- [Provided records]
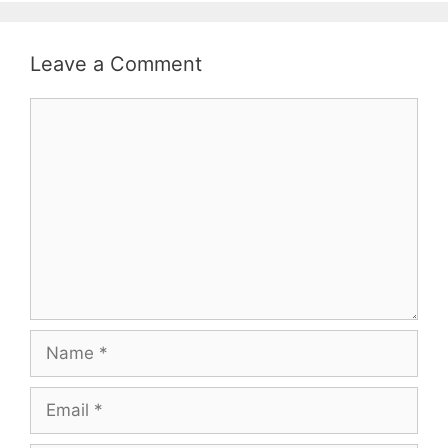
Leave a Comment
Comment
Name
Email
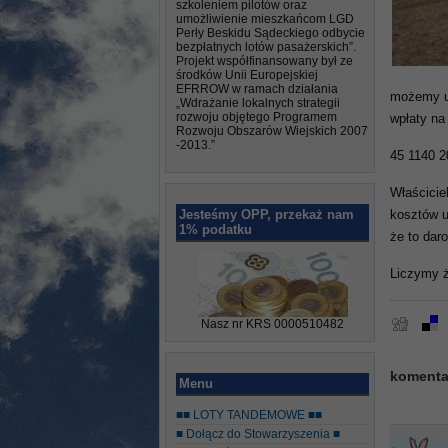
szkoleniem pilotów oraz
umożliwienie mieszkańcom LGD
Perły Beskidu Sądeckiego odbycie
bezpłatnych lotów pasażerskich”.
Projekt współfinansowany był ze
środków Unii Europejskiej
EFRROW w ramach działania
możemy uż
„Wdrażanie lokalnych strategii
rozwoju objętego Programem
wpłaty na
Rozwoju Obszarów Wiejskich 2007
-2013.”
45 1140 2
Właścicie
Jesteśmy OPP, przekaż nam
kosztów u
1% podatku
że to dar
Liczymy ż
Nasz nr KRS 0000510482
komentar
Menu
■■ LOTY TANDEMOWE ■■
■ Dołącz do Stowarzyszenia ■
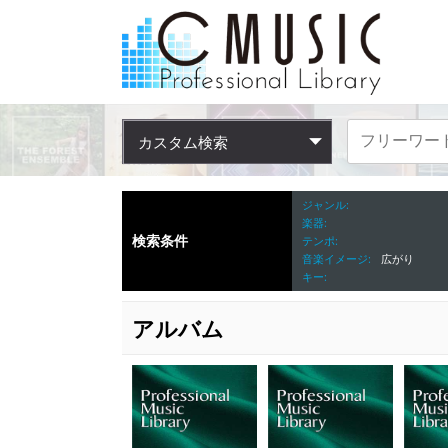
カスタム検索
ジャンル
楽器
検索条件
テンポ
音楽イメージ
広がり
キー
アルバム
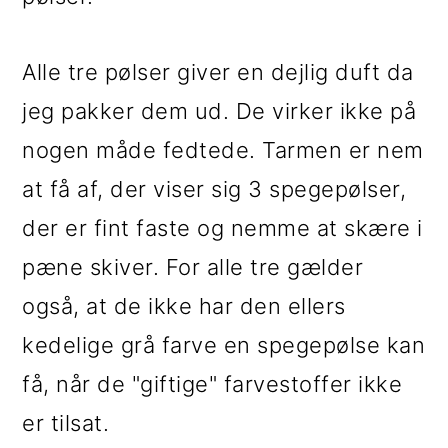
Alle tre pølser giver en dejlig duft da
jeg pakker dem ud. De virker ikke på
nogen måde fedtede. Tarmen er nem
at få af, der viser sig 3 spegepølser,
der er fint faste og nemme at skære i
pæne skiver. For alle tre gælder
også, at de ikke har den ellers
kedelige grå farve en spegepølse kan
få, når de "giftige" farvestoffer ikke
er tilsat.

* * *

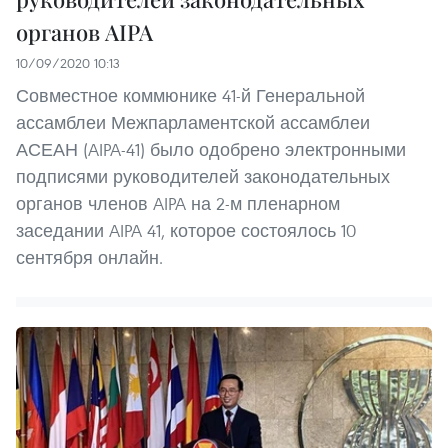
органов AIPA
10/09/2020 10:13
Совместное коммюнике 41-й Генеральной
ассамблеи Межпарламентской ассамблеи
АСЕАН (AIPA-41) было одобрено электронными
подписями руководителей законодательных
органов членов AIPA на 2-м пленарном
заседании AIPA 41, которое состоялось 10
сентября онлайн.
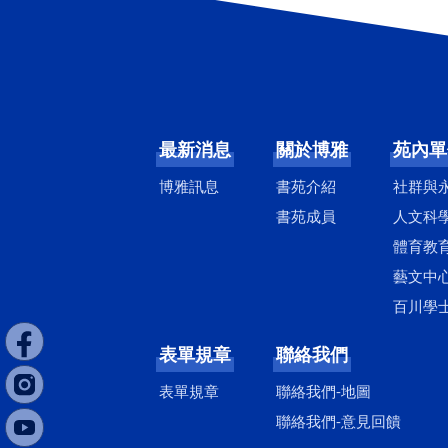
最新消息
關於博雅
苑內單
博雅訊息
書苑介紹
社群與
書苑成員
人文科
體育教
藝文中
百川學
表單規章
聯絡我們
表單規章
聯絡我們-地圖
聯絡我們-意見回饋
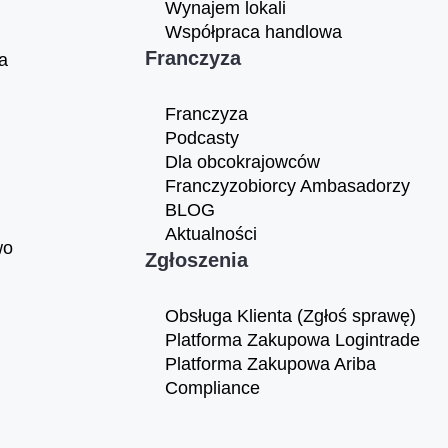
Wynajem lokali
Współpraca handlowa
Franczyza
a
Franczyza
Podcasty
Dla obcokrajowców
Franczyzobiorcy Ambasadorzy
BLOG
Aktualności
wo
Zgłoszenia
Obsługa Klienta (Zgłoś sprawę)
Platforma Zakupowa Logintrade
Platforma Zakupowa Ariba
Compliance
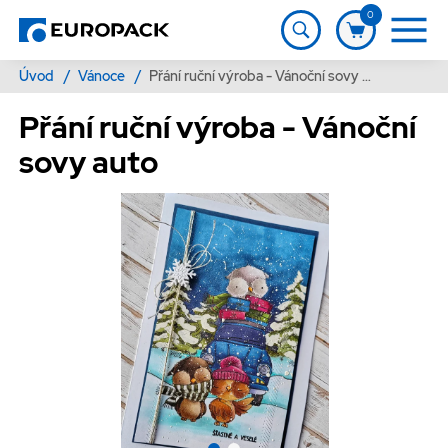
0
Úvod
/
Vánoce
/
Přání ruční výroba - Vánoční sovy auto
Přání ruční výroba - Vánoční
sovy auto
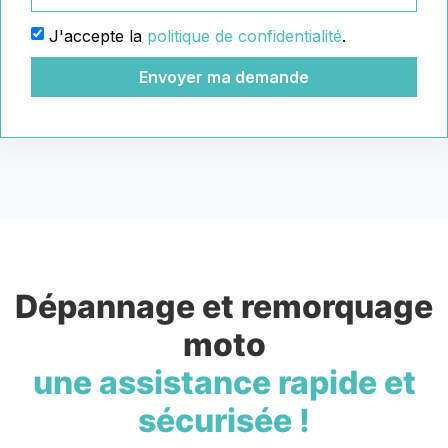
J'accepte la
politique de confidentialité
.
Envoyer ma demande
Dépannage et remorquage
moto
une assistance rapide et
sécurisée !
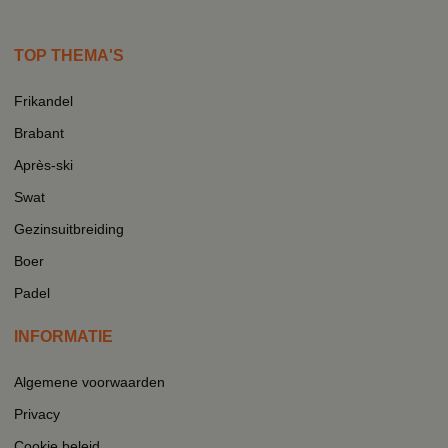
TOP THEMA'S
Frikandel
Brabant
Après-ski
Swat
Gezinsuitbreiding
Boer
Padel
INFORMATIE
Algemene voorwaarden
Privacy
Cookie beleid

- [Exercise]
Above are some records. Reproduce the lines from the one with "ассамблеи Межпарламентской ассамблеи" down to the one with "Cookie beleid", keeping both, and leave every picture out.

- [Response below]
ассамблеи Межпарламентской ассамблеи
АСЕАН (AIPA-41) было одобрено электронными
подписями руководителей законодательных
органов членов AIPA на 2-м пленарном
заседании AIPA 41, которое состоялось 10
сентября онлайн.
最新消息
關於博雅
苑內單
博雅訊息
書苑介紹
社群與
書苑成員
人文科
體育教
藝文中
百川學
表單規章
聯絡我們
表單規章
聯絡我們-地圖
聯絡我們-意見回饋
Wynajem lokali
Współpraca handlowa
Franczyza
a
Franczyza
Podcasty
Dla obcokrajowców
Franczyzobiorcy Ambasadorzy
BLOG
Aktualności
wo
Zgłoszenia
Obsługa Klienta (Zgłoś sprawę)
Platforma Zakupowa Logintrade
Platforma Zakupowa Ariba
Compliance
0
Úvod
/
Vánoce
/
Přání ruční výroba - Vánoční sovy auto
Přání ruční výroba - Vánoční
sovy auto
J'accepte la
politique de confidentialité
.
Envoyer ma demande
Dépannage et remorquage
moto
une assistance rapide et
sécurisée !
TOP THEMA'S
Frikandel
Brabant
Après-ski
Swat
Gezinsuitbreiding
Boer
Padel
INFORMATIE
Algemene voorwaarden
Privacy
Cookie beleid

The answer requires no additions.